To create the molds, Lewis would cut out strips of plaster gauze, dip them in water to activate them and then place them on her body.

Tasha Lewis and some of her sculptures.

From now until Nov. 4, South Street’s Magic Gardens, which refers to itself both as an art museum and an “art environment” will showcase the work of Newark, N.J.-based sculpture artist Tasha Lewis. Lewis’ exhibition, titled Ebb Tide: Sculptures by Tasha Lewis, showcases hand-sewn sculptures of busts, standing figures and vessels that are made with plaster and wood armatures. The busts featured in Lewis’ exhibition are near replicas of her own body. She made them by making plaster molds of her own body. To create the molds, Lewis would cut out strips of plaster gauze, dip them in water to activate them and then place them on her body. After about five or 10 minutes, the gauze solidifies. She’d repeat the process until she had enough strips to sew together for a bust.

“They’re not 100 percent accurate,” she said. “Obviously that would be a whole other kind of sculpture to try and do that. There are people who do hyper-realistic sculptures, but that’s not what’s important to me because the skin is really the end goal. That is the most exciting and rewarding.”

Lewis told SPR “the skin is a metaphor for the flesh because the work is not stuffed. It’s not soft sculpture. It’s actually made out of plaster so it’s very hard and then the fabric is stretched around it so it has a very different feel. It’s like a body. It’s like the plaster is the muscle and the inner armature of wood is the skeleton and then the fabric on top is the flesh or the skin.

According to a press release for the exhibition, Lewis’ sculptures and busts are meant to “create an atmosphere of vulnerability, anxiety, and introspection,” it reads. “Ebb Tide reveals the beauty and decay of what is left behind when the metaphorical water has receded.”

One of the busts is a recreation of Lewis’ legs, which are embroidered with her own leg hair. The embroidering, Lewis estimated, took at least 70 hours to complete.

“I wanted to put in that time and labor into something that … feels very personal, but also very universal for a lot of women. And to just put that on display as something that’s beautiful.”

Lewis chose Ebb Tide as the title partly because she considers herself a “total beachcomber.”
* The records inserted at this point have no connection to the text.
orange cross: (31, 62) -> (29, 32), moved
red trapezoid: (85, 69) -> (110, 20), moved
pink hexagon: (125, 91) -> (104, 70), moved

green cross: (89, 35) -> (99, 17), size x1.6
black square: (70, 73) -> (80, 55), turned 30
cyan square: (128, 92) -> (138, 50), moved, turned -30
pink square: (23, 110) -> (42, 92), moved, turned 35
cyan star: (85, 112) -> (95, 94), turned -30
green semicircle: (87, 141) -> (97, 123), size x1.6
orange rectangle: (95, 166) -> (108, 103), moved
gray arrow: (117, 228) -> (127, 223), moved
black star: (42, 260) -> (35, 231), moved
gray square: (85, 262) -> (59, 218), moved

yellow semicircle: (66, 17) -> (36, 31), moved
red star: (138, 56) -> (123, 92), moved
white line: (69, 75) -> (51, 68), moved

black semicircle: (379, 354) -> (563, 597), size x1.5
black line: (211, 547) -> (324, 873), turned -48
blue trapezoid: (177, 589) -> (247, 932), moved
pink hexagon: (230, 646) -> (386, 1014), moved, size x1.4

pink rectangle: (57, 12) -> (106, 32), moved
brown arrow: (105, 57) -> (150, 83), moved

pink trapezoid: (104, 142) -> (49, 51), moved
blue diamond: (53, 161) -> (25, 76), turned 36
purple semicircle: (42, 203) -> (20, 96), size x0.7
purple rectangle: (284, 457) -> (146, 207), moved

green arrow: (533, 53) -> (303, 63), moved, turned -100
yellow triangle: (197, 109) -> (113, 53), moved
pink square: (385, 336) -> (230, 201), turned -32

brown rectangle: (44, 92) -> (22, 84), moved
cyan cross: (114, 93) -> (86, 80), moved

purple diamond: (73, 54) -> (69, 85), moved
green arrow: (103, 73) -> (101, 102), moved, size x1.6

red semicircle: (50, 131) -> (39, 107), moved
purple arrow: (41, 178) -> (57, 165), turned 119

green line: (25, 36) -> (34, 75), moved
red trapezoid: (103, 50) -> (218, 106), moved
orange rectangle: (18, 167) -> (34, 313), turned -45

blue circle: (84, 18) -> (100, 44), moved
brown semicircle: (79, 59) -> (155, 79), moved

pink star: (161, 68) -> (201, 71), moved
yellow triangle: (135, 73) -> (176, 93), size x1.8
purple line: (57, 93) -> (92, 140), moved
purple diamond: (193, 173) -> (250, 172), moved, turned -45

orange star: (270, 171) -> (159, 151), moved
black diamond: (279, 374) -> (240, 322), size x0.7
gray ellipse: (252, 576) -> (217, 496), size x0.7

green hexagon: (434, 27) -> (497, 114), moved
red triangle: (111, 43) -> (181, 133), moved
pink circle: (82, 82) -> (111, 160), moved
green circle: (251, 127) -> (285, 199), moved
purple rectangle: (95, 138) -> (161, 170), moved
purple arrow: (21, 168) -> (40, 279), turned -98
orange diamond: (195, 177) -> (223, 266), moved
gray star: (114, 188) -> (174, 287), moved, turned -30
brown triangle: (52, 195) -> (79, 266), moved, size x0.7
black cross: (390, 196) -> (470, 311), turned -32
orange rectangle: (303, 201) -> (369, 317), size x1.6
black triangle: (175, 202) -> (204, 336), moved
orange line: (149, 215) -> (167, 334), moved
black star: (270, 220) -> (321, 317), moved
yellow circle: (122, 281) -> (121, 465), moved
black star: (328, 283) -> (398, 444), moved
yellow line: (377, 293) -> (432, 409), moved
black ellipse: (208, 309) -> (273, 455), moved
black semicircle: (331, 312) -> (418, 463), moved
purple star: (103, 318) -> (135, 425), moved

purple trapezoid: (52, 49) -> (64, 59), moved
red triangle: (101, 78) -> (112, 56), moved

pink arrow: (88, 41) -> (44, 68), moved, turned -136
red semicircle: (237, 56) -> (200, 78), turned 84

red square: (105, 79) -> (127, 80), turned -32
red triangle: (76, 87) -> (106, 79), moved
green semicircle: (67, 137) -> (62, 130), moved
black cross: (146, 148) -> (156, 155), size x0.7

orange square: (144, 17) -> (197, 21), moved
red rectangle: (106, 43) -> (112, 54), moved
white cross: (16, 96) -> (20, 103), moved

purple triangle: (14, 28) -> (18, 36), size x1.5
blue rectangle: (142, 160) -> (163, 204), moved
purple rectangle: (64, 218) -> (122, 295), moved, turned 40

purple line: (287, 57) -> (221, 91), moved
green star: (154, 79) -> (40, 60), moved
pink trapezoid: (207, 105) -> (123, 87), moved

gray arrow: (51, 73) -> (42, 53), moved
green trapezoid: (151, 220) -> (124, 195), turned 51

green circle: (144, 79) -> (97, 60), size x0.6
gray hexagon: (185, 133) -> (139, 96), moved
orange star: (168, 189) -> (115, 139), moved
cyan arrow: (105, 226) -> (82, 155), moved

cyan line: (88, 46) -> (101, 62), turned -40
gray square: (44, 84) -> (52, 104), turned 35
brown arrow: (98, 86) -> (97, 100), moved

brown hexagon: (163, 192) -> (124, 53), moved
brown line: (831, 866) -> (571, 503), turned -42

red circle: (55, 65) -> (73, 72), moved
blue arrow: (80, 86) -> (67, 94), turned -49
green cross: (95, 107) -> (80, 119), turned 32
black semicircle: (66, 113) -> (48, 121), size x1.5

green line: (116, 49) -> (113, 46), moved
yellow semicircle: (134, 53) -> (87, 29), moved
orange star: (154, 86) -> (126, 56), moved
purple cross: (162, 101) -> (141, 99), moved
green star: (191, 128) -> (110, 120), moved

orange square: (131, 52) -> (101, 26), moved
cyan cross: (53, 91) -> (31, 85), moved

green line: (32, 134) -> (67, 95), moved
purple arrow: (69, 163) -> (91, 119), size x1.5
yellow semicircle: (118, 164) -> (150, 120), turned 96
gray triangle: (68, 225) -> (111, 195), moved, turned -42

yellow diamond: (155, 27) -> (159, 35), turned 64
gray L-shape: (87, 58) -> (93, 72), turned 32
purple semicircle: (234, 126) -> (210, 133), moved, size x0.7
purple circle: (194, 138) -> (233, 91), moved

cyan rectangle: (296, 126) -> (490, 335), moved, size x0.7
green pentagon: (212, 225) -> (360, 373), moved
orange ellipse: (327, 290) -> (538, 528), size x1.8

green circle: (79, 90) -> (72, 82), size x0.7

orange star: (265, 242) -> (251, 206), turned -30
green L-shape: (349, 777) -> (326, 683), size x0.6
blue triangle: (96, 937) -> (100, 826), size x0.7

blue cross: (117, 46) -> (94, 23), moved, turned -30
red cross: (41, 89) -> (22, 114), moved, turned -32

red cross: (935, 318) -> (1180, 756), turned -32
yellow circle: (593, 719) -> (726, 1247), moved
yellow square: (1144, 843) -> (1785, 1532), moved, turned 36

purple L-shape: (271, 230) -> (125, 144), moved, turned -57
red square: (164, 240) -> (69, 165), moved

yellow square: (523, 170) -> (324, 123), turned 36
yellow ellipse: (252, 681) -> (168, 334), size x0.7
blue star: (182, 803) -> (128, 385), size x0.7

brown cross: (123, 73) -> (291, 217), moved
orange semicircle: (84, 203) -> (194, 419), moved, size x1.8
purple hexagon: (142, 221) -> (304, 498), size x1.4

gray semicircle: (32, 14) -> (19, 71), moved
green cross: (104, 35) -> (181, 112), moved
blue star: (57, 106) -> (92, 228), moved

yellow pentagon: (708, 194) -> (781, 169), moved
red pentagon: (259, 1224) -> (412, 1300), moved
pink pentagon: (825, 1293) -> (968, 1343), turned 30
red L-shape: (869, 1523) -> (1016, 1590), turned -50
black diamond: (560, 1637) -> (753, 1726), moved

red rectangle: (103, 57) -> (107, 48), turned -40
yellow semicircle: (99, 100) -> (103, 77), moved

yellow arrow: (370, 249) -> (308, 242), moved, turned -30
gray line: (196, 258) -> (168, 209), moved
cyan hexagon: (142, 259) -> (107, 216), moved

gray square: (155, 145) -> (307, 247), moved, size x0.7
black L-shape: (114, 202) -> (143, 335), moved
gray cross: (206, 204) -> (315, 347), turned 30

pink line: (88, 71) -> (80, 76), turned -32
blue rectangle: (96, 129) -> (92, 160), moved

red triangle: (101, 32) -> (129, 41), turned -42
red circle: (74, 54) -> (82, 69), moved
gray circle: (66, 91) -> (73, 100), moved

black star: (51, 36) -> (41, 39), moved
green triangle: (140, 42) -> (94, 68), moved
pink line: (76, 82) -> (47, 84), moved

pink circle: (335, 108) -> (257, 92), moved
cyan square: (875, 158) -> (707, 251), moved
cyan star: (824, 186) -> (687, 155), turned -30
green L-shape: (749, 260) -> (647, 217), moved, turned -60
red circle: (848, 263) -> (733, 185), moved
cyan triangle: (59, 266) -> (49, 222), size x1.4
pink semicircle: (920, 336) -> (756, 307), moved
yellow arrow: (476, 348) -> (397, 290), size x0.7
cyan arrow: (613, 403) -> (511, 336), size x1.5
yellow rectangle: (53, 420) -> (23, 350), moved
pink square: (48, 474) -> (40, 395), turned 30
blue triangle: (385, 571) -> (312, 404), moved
“It just felt like a really nice metaphor for that process of discovery when you’re on the seashore,” she said. “I’m a total beachcomber so I love that moment where things are revealed in the tide. I wanted that to be tied in. It’s a broad title so it really can take a lot of meanings.”

The walls in the gallery were painted in a blue to white ombre, which is meant to invoke the ocean. The artwork was colored in a similar pattern, with lots of blue — to represent water — and pink, to represent fleshtones.

“We painted this ombre throughout the whole gallery and obviously the ombre is a big part of my sculptures,” she said, “but to have the full environment kind of consume you and remind you of that horizon. Is it something in the distance? Or was there water in here? And has it left? Is it coming back?”